The power struggle between the Islamist and "liberal" camps was not decided by the successful mass mobilization of June 30, but by the intervention of the army. We have found out since the events that the army leadership's decision to act against Morsi was taken some days before the mass protests.
Even the opportunistic participation of the Salafist al-Nour party ("the Party of Light"), as a representative of the Islamist camp in the militarily organized "disempowerment ceremony", does not change that. For this reason it is important that we give this seizure of power by the Egyptian military its rightful name: it was an illegal putsch and a blow to the democratization process.
There is no doubt that Morsi showed himself incapable of governing what is the largest Arab country in the world. Above all, he failed dismally to unify this politically divided country and become the president of all Egyptians. There was probably no way around that, seeing that he was only elected by a narrow majority in the election a year ago.
On top of this, the apparent inability of his government to work efficiently to end the urgent economic problems affecting the population was also devastating. It did precious little to combat the high unemployment, inflation, and the shortage of fuel.
But was the army's intervention even necessary to cut short Morsi's tenure? When one considers that Morsi's authority was already eroding following the mega-demonstrations, one has to doubt it.
A Questionable Alliance against Morsi
Now it is clear that the anti-Morsi alliance has missed a historic chance to allow the Muslim Brotherhood – the main representatives of Islamism – to truly fail politically. Instead, the Islamists have been handed a chance to create a new myth of martyrdom for themselves. Following their experiences in Algeria in 1992, when army generals denied the Islamic Salvation Front an electoral victory, the Cairo Islamists of 2013 will be able to claim that whenever they win a democratic victory, they are forcibly removed.
It is also not at all clear whether the heterogeneous and chronically divided anti-Morsi opposition was in a position to challenge the Islamists politically. By refusing to take part in any dialogue with the ex-president, and by announcing that they were going to boycott the parliamentary elections planned in spring, they contributed to the blockade that stalled the country. Their alliance with henchmen from the old, discredited Mubarak regime also throws up some uncomfortable questions.
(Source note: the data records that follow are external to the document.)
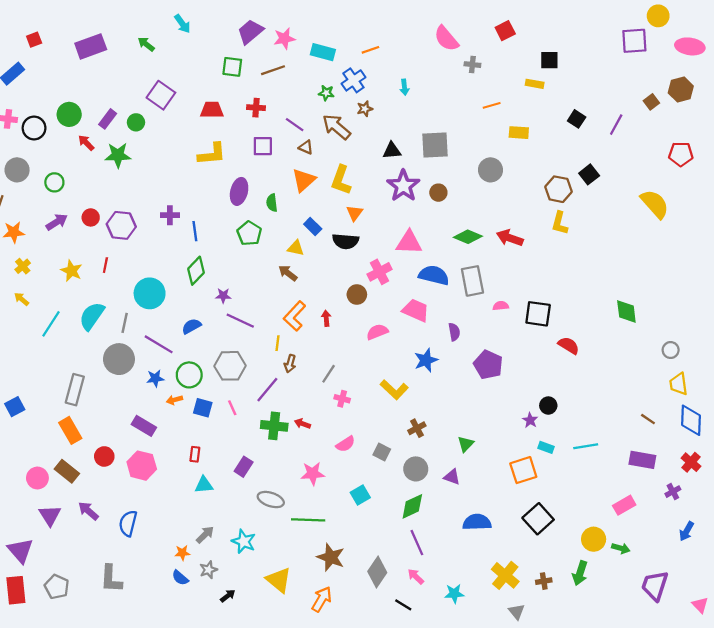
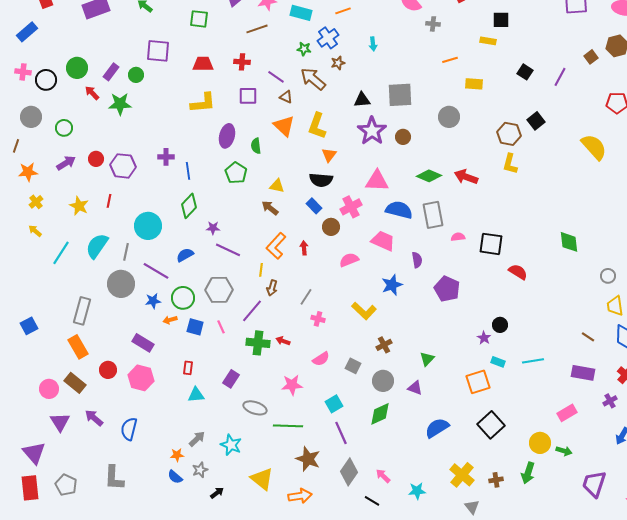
green square: (232, 67) -> (199, 19), moved
purple square: (161, 95) -> (158, 51), turned -30
orange triangle: (304, 180) -> (284, 126), turned -35
blue rectangle: (313, 227) -> (314, 206), moved
blue semicircle: (477, 522) -> (437, 428), turned -30
purple line: (417, 543) -> (341, 433), moved
orange arrow: (322, 599) -> (300, 496), turned 50

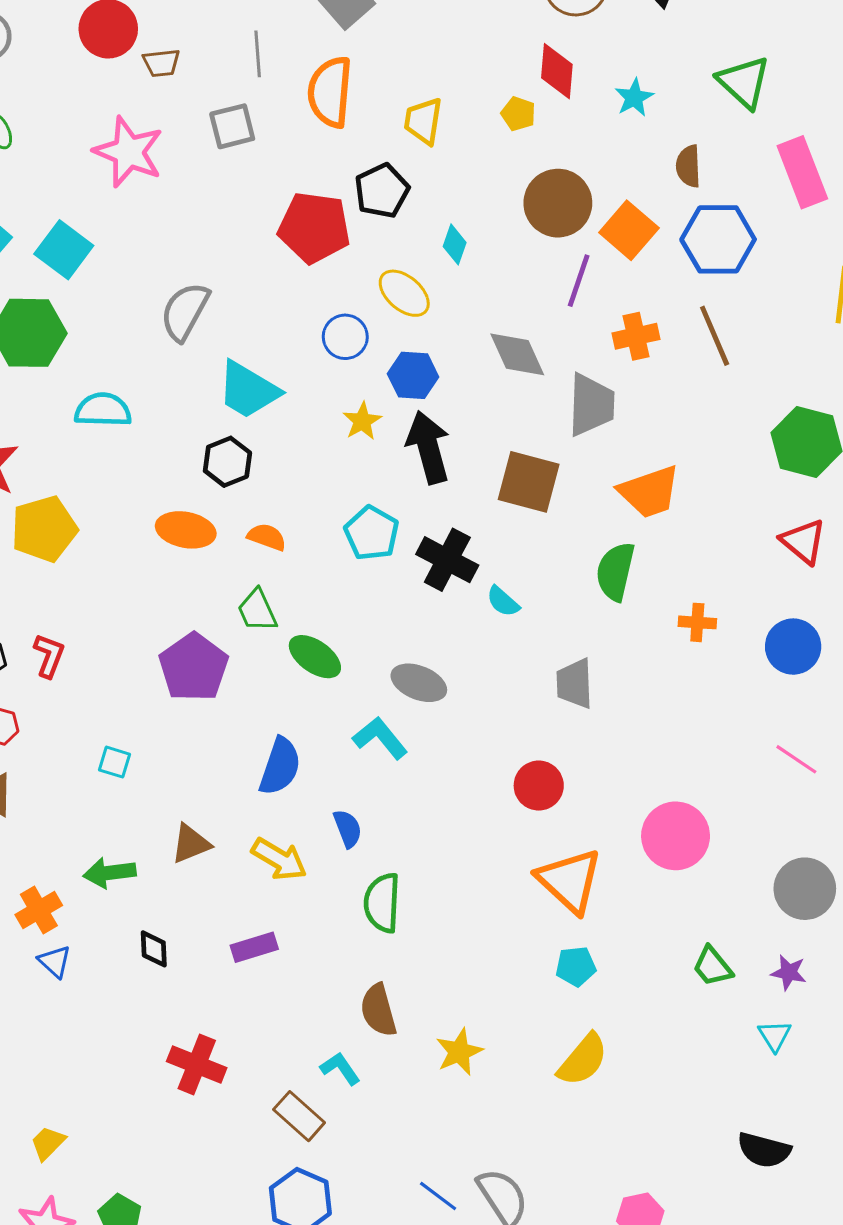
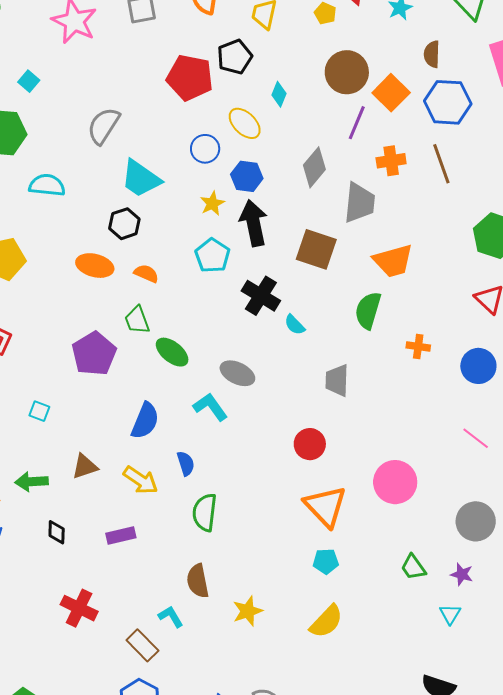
cyan square: (64, 250) -> (29, 81), size x0.6
gray diamond: (517, 354) -> (314, 167), turned 60
cyan pentagon: (372, 533) -> (212, 256), moved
If the so-called "anti-Morsi alliance" believes that the military was simply carrying out the will of the people and acting in the spirit of democracy, then it is simply naïve: the generals' main aim is to defend their privileges. The army is a well-known hive of corruption and controls at least a quarter of the Egyptian economy. And when it was in power during the first two years following Mubarak's fall, it completely failed in the administration of the state.
The removal of Morsi not only intensifies the polarization of Egypt. It threatens to make a country of some 90 million people completely ungovernable and places it on the edge of collapse. In order to stop that from coming about, all the political forces must be brought into a new transition process – especially the Muslim Brotherhood, which remains the best-organized power in the country. Any attempts to establish a new political order in a post-Morsi Egypt without them can have little chance of success.
For that reason, German and European governments should call for the witch hunt against the Muslim Brothers and their leadership to be stopped immediately – and for the generals to make good on their promises of a new constitution and imminent elections.